DOS NOTABLES POEMAS INÉDITOS HASTA AHORA, DE TULIO MORA



EL BIG BANG DE LOS DESESPERADOS


Cuando eras guapo y delgado podías entrar en la casa de un famoso ingeniero que tenía cinco hijas muy bellas y todas te rodeaban mientras hablabas seriamente de astronomía. Ser dramático era la clave de tu conversación avezada deseando que el momento angular de tu enorme deslumbramiento por la estrella Cygnus X-1 acabaría fascinando a las chicas que bailaban contigo –era un arcaísmo exquisito- el rock alrededor del reloj. 

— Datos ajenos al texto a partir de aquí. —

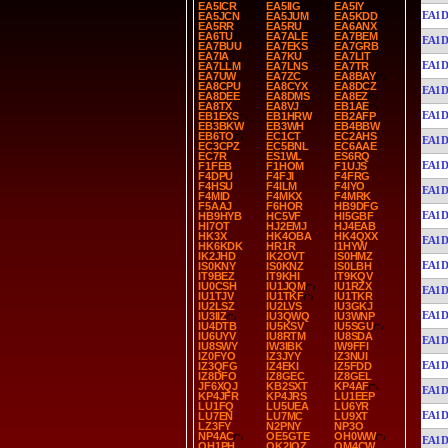
EA5ICR
EA5IIG
EA5IY
EA1D
EA5JCN
EA5JUM
EA5KDD
EA5RR
EA5RU
EA6ANX
EA6TU
EA7ALE
EA7BEM
EA1D
EA7BUU
EA7EKS
EA7GRB
EA7IA
EA7KU
EA7LIT
EA1D
EA7LLM
EA7LNS
EA7TR
EA7UW
EA7ZC
EA8BAY
EA8CPU
EA8CYX
EA8DCZ
EA1D
EA8DEE
EA8DMS
EA8EZ
EA8TX
EA8VJ
EB1AE
EA1D
EB1EXS
EB1HRW
EB2AFP
EB3BKW
EB3WH
EB4BBW
EB6TO
EC1CT
EC2AHS
EA1D
EC3CPZ
EC5BNL
EC6AAE
EC7R
ES1WL
ES6RQ
EA1D
F1FEB
F1HOM
F1UJS
F4DPU
F4FJI
F4FRG
F4HSU
F4ILM
F4IYO
EA1D
F4MID
F4MKX
F4MRK
F5AAJ
F6HOR
HB9DFG
EA1D
HB9HYB
HC5VF
HI5GBF
HI7OT
HJ2EMJ
HJ4EAB
HK3X
HK4OBA
HK4QXX
EA1D
HK6KDK
HR1R
I1HYW
IK2JHD
IK2OVT
IS0HMZ
EA1D
IS0KNY
IS0KNZ
IS0LBH
IT9BEZ
IT9KHI
IT9KQV
IU0CSH
IU1JQM
IU1RZX
EA1D
IU1TJV
IU1TKF
IU1TKR
IU2LSZ
IU2LVS
IU3GKJ
EA1D
IU3IIZ
IU3QWQ
IU3WNP
IU4DTB
IU5KSV
IU5SGU
IU6UYV
IU8RTM
IU8SDA
EA1D
IU8SWY
IW3IBK
IW9FFI
IZ0FYO
IZ3JYY
IZ3NUI
EA1D
IZ3QFG
IZ4EKI
IZ5FDD
IZ8DFO
IZ8GEC
IZ8GEL
JF6XQJ
KB2SXT
KP4AF
EA1D
KP4JFR
KP4JRS
LU1EEP
LU1FQ
LU5UEA
LU6YR
EA1D
LU7EN
LU7MC
LU9XT
LZ3FY
N2PNY
NP3O
NP4AC
OE5GTE
OH0WW
EA1D
OH1PH
OK2IOZ
OM4CW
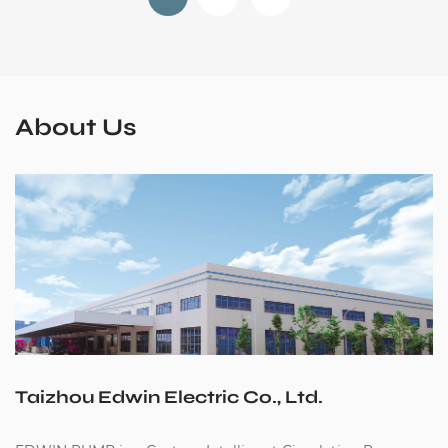
About Us
Taizhou Edwin Electric Co., Ltd.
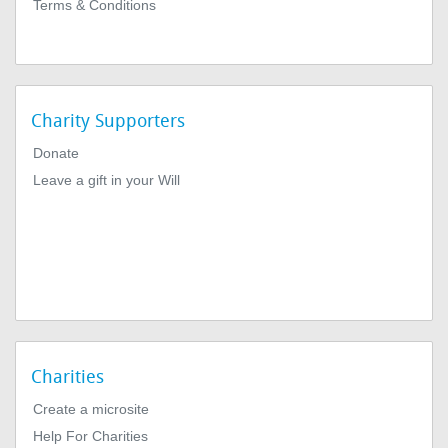
Terms & Conditions
Charity Supporters
Donate
Leave a gift in your Will
Charities
Create a microsite
Help For Charities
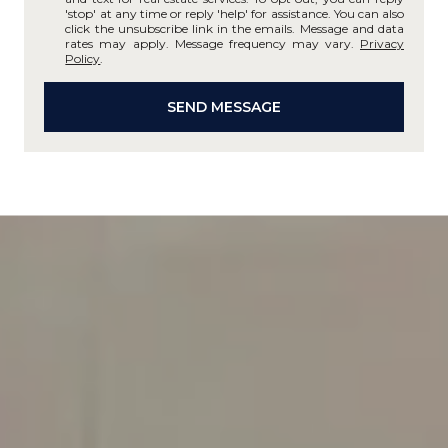
'stop' at any time or reply 'help' for assistance. You can also
click the unsubscribe link in the emails. Message and data
rates may apply. Message frequency may vary.
Privacy
Policy
.
SEND MESSAGE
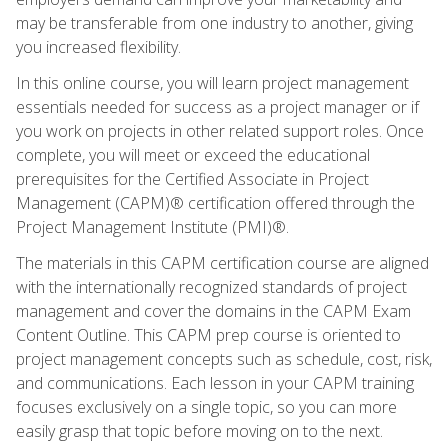
may be transferable from one industry to another, giving
you increased flexibility.
In this online course, you will learn project management
essentials needed for success as a project manager or if
you work on projects in other related support roles. Once
complete, you will meet or exceed the educational
prerequisites for the Certified Associate in Project
Management (CAPM)® certification offered through the
Project Management Institute (PMI)®.
The materials in this CAPM certification course are aligned
with the internationally recognized standards of project
management and cover the domains in the CAPM Exam
Content Outline. This CAPM prep course is oriented to
project management concepts such as schedule, cost, risk,
and communications. Each lesson in your CAPM training
focuses exclusively on a single topic, so you can more
easily grasp that topic before moving on to the next.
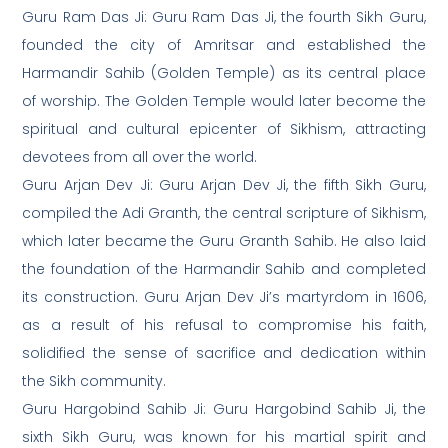
Guru Ram Das Ji: Guru Ram Das Ji, the fourth Sikh Guru,
founded the city of Amritsar and established the
Harmandir Sahib (Golden Temple) as its central place
of worship. The Golden Temple would later become the
spiritual and cultural epicenter of Sikhism, attracting
devotees from all over the world.
Guru Arjan Dev Ji: Guru Arjan Dev Ji, the fifth Sikh Guru,
compiled the Adi Granth, the central scripture of Sikhism,
which later became the Guru Granth Sahib. He also laid
the foundation of the Harmandir Sahib and completed
its construction. Guru Arjan Dev Ji’s martyrdom in 1606,
as a result of his refusal to compromise his faith,
solidified the sense of sacrifice and dedication within
the Sikh community.
Guru Hargobind Sahib Ji: Guru Hargobind Sahib Ji, the
sixth Sikh Guru, was known for his martial spirit and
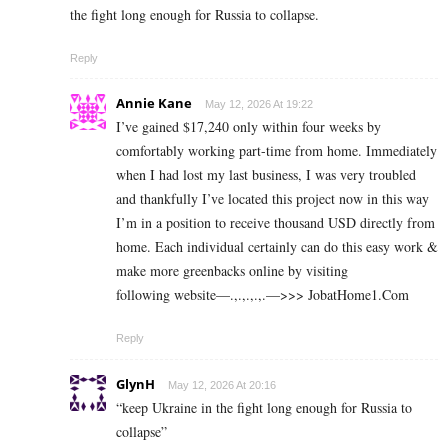
the fight long enough for Russia to collapse.
Reply
Annie Kane
May 12, 2026 At 19:22
I’ve gained $17,240 only within four weeks by
comfortably working part-time from home. Immediately
when I had lost my last business, I was very troubled
and thankfully I’ve located this project now in this way
I’m in a position to receive thousand USD directly from
home. Each individual certainly can do this easy work &
make more greenbacks online by visiting
following website—.,.,.,.,.—>>> J­o­b­a­t­Ho­m­e­1.C­o­m
Reply
GlynH
May 12, 2026 At 20:16
“keep Ukraine in the fight long enough for Russia to
collapse”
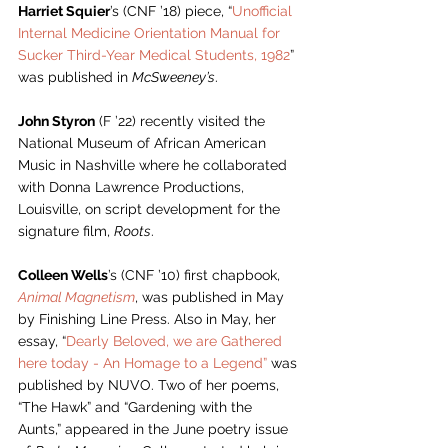
Harriet Squier
’s (CNF ’18) piece, “
Unofficial 
Internal Medicine Orientation Manual for 
Sucker Third-Year Medical Students, 1982
” 
was 
published in 
McSweeney’s
. 
John Styron
 (F ’22) recently visited the 
National Museum of African American 
Music in Nashville where he collaborated 
with Donna Lawrence Productions, 
Louisville, on script development for the 
signature film, 
Roots
.
Colleen Wells
’s (CNF ’10) first chapbook, 
Animal Magnetism
, was published in May 
by Finishing Line Press. Also in May, her 
essay, “
Dearly Beloved, we are Gathered 
here today - An Homage to a Legend”
 was 
published by NUVO. Two of her poems, 
“The Hawk” and “Gardening with the 
Aunts,” appeared in the June poetry issue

El horizonte de los sucesos apenas parecía un pretexto para besarlas o llevarte a la decepción. Les contabas que Clarence King, un geólogo gringo, se descolgaba de un cerro filudo y mortal con una cuerda convencido de que construiría un puente por el que cruzaría el tren redentor de sus encubrimientos. Porque él llevaba una doble vida: nada más atravesaba el puente de Brooklyn y ya se llamaba James Todd, padre de cinco hijos y esposo de una negra. No tenía amigos, no atraía a la vecindad, no invitaba a chicos delgados y guapos como tú ni leía "El puente" de Hart Crane. 

“Tengo fotos de una gigante roja transformándose en una enana blanca, así es la Gravedad del Colapso”, les decías a las chicas admiradas de tu autoridad sobre los agujeros negros en una ciudad que no tiene estrellas. Entonces su padre leía en alta voz los poemas acéntricos de Oquendo de Amat y tú soñabas que sus hijas estaban locas por ti. 

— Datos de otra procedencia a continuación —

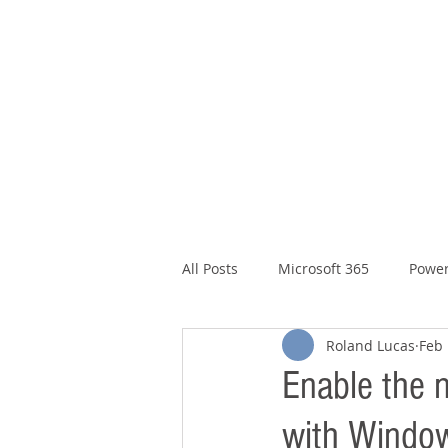
Microsoft 365, Cloud & Security
T
he Ex
All Posts
Microsoft 365
Power
Roland Lucas
Feb 
Enable the 
with Window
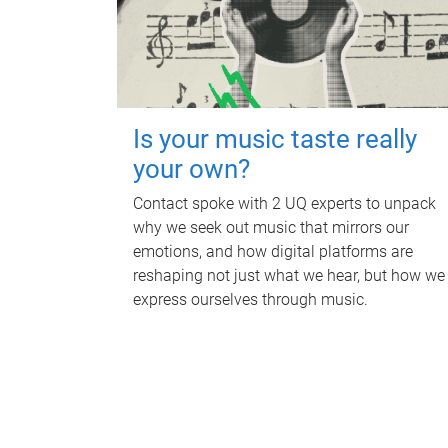
Is your music taste really
your own?
Contact spoke with 2 UQ experts to unpack
why we seek out music that mirrors our
emotions, and how digital platforms are
reshaping not just what we hear, but how we
express ourselves through music.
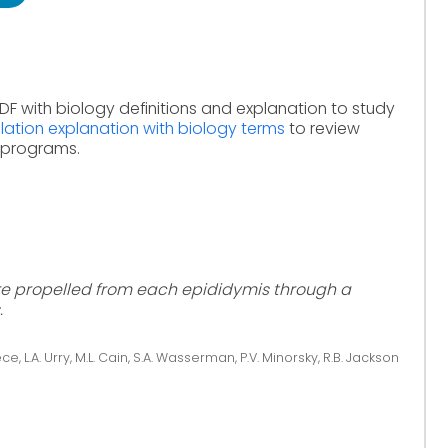
DF with biology definitions and explanation to study
lation explanation with biology terms
to review
e programs.
re propelled from each epididymis through a
.
ce, L.A. Urry, M.L. Cain, S.A. Wasserman, P.V. Minorsky, R.B. Jackson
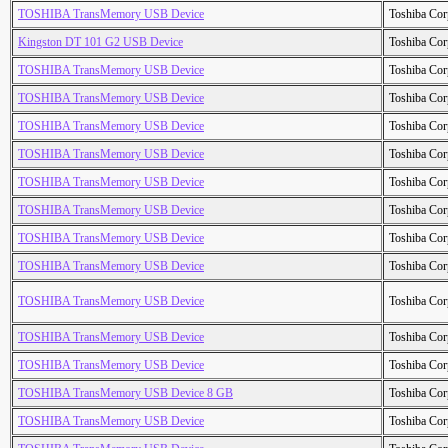
TOSHIBA TransMemory USB Device
Toshiba Cor
Kingston DT 101 G2 USB Device
Toshiba Cor
TOSHIBA TransMemory USB Device
Toshiba Cor
TOSHIBA TransMemory USB Device
Toshiba Cor
TOSHIBA TransMemory USB Device
Toshiba Cor
TOSHIBA TransMemory USB Device
Toshiba Cor
TOSHIBA TransMemory USB Device
Toshiba Cor
TOSHIBA TransMemory USB Device
Toshiba Cor
TOSHIBA TransMemory USB Device
Toshiba Cor
TOSHIBA TransMemory USB Device
Toshiba Cor
TOSHIBA TransMemory USB Device
Toshiba Cor
TOSHIBA TransMemory USB Device
Toshiba Cor
TOSHIBA TransMemory USB Device
Toshiba Cor
TOSHIBA TransMemory USB Device 8 GB
Toshiba Cor
TOSHIBA TransMemory USB Device
Toshiba Cor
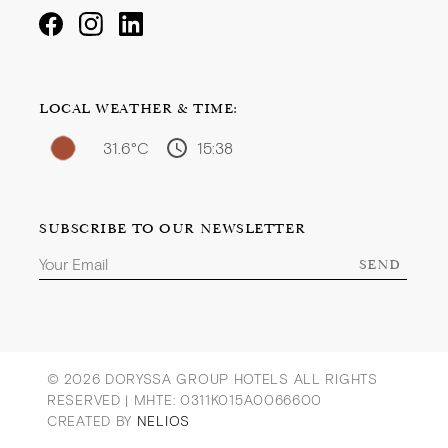
LOCAL WEATHER & TIME:
31.6°C
15:38
SUBSCRIBE TO OUR NEWSLETTER
SEND
© 2026 DORYSSA GROUP HOTELS ALL RIGHTS
RESERVED |
MHTE: 0311Κ015Α0066600
CREATED BY
NELIOS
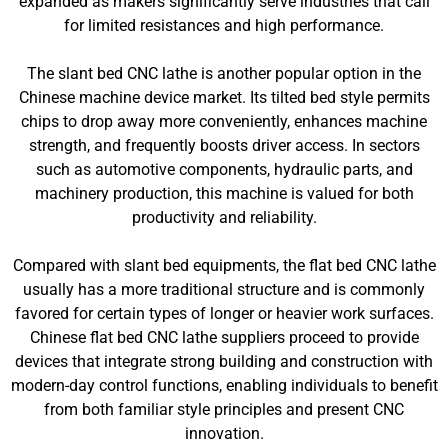
expanded as makers significantly serve industries that call
for limited resistances and high performance.
The slant bed CNC lathe is another popular option in the
Chinese machine device market. Its tilted bed style permits
chips to drop away more conveniently, enhances machine
strength, and frequently boosts driver access. In sectors
such as automotive components, hydraulic parts, and
machinery production, this machine is valued for both
productivity and reliability.
Compared with slant bed equipments, the flat bed CNC lathe
usually has a more traditional structure and is commonly
favored for certain types of longer or heavier work surfaces.
Chinese flat bed CNC lathe suppliers proceed to provide
devices that integrate strong building and construction with
modern-day control functions, enabling individuals to benefit
from both familiar style principles and present CNC
innovation.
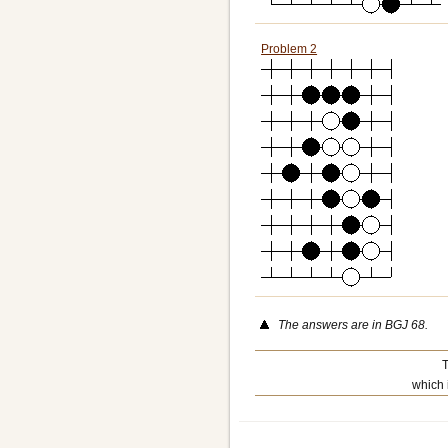
Problem 2
The answers are in BGJ 68.
T
which 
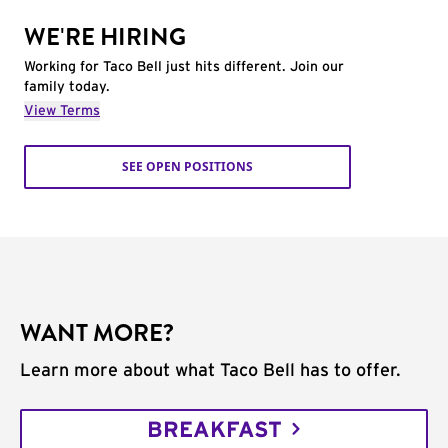
WE'RE HIRING
Working for Taco Bell just hits different. Join our
family today.
View Terms
SEE OPEN POSITIONS
WANT MORE?
Learn more about what Taco Bell has to offer.
BREAKFAST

No tenemos la seguridad de que Clarence King entendiera que los puentes no son necesariamente el tránsito de una disociación. Tampoco que yo me hubiera librado de la elección porque el amor no es abundante precisamente porque no hay forma de que un astrónomo contemple la Constelación del Cisne amando a la vez a tantas muchachas en el mismo telescopio.

Escucha: yo entonces ignoraba lo que era la transparencia. Cargaba revólveres, asaltaba bancos y me movía entre sombras escondido por esas alturas que a King-Todd le costaba la tragedia de su duplicación. Suspenderse de una cuerda ya es un estilo de vivir devorado por 14 soles que a su vez se devoran a sí mismos hasta acabar en un agujero negro, allí donde el exceso me arrojaba al terror: mucha simulación, muchas chicas perturbadoras bailando pegaditas a mí.

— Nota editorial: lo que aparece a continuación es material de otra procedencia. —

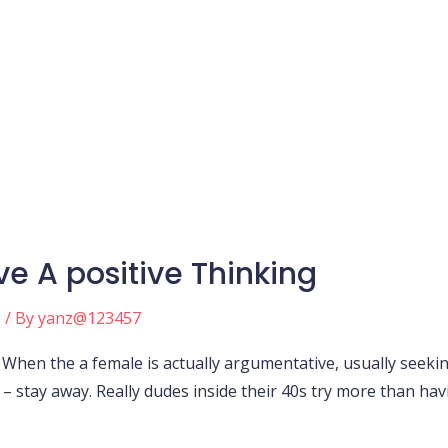
ve A positive Thinking
e
/ By
yanz@123457
g When the a female is actually argumentative, usually seeki
 stay away. Really dudes inside their 40s try more than having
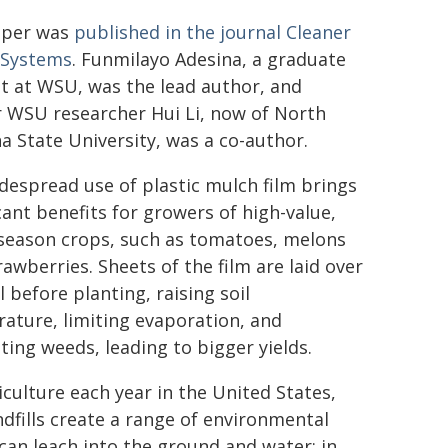
aper was
published in the journal Cleaner
 Systems
. Funmilayo Adesina, a graduate
t at WSU, was the lead author, and
 WSU researcher Hui Li, now of North
na State University, was a co-author.
despread use of plastic mulch film brings
cant benefits for growers of high-value,
eason crops, such as tomatoes, melons
rawberries. Sheets of the film are laid over
l before planting, raising soil
ature, limiting evaporation, and
ting weeds, leading to bigger yields.
iculture each year in the United States,
landfills create a range of environmental
can leach into the ground and water; in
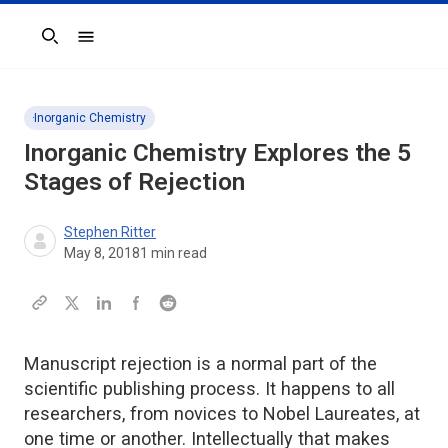
Search
Inorganic Chemistry
Inorganic Chemistry Explores the 5
Stages of Rejection
Stephen Ritter
May 8, 2018
1
min read
Manuscript rejection is a normal part of the
scientific publishing process. It happens to all
researchers, from novices to Nobel Laureates, at
one time or another. Intellectually that makes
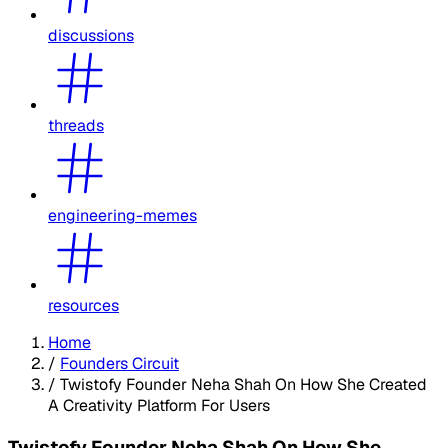
discussions
threads
engineering-memes
resources
Home
/
Founders Circuit
/
Twistofy Founder Neha Shah On How She Created
A Creativity Platform For Users
Twistofy Founder Neha Shah On How She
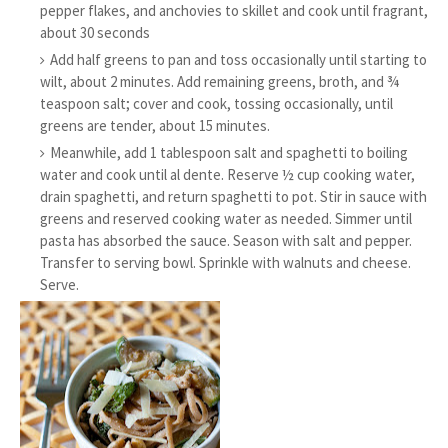
pepper flakes, and anchovies to skillet and cook until fragrant,
about 30 seconds
Add half greens to pan and toss occasionally until starting to
wilt, about 2 minutes. Add remaining greens, broth, and ¾
teaspoon salt; cover and cook, tossing occasionally, until
greens are tender, about 15 minutes.
Meanwhile, add 1 tablespoon salt and spaghetti to boiling
water and cook until al dente. Reserve ½ cup cooking water,
drain spaghetti, and return spaghetti to pot. Stir in sauce with
greens and reserved cooking water as needed. Simmer until
pasta has absorbed the sauce. Season with salt and pepper.
Transfer to serving bowl. Sprinkle with walnuts and cheese.
Serve.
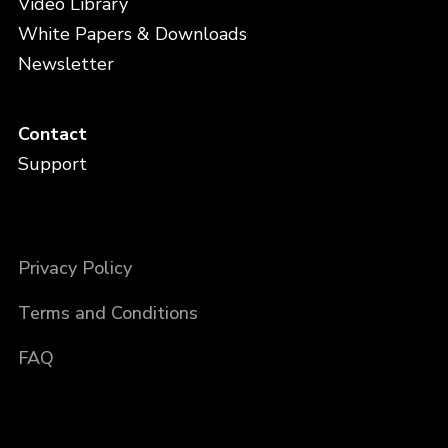
Video Library
White Papers & Downloads
Newsletter
Contact
Support
Privacy Policy
Terms and Conditions
FAQ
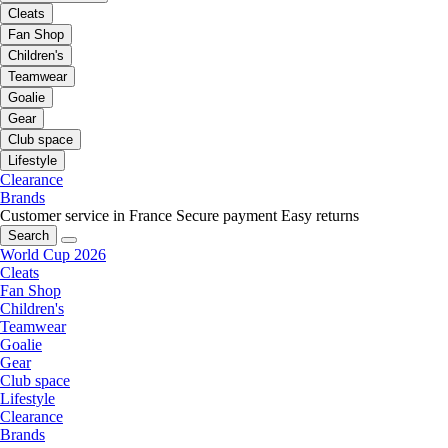
Cleats
Fan Shop
Children's
Teamwear
Goalie
Gear
Club space
Lifestyle
Clearance
Brands
Customer service in France
Secure payment
Easy returns
Search
World Cup 2026
Cleats
Fan Shop
Children's
Teamwear
Goalie
Gear
Club space
Lifestyle
Clearance
Brands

Y el puto cielo que no derramaba la señal del amor ni de la revolución. 

Vamos a llamar a esta época de tu vida la Era del Teorema sin Pelos. Un curso irreversible. El Big Bang de los desesperados. Una plena certeza del acabamiento.

Pero James Todd desandaba el puente de Brooklyn y volvía a ser Clarence King.






EN CASITAS (Tumbes)

Las cabras son la sobrevivencia.
Tras el polvo balan por esa flaqueza que destierra
el aire abrumado de sol.
Algarrobos sin edad te recuerdan
que sus espinas se incrustan en tus zapatos
para sellar con dolor una diferencia indeseable.

Empieza a envenenarte la bienvenida
después de admirar el esplendor de la cordillera
que prolonga su verde maldición por el arenal.

Ringleras de papayales y mangos,
oro y aroma de dioses que viajan
en baldes al país de los derrepente
donde las cabras en los corrales arruman
con balidos las profecías desnudas.

Manadas de caballos salvajes galopan despavoridas
por las quebradas resecas
y una anciana de ceguera azul
palpa en la arena el próximo apocalipsis del Niño.

Desdentada ríe,
entre ella y los caballos no queda más
que la postración que se parece a la gloria. 

¿Qué gloria? Aquella oración
de lealtad de las cabras con una perseverancia
que ya adelanta la furia y sensualidad
de los aguaceros,

alborotándolos hasta la entraña de la agonía.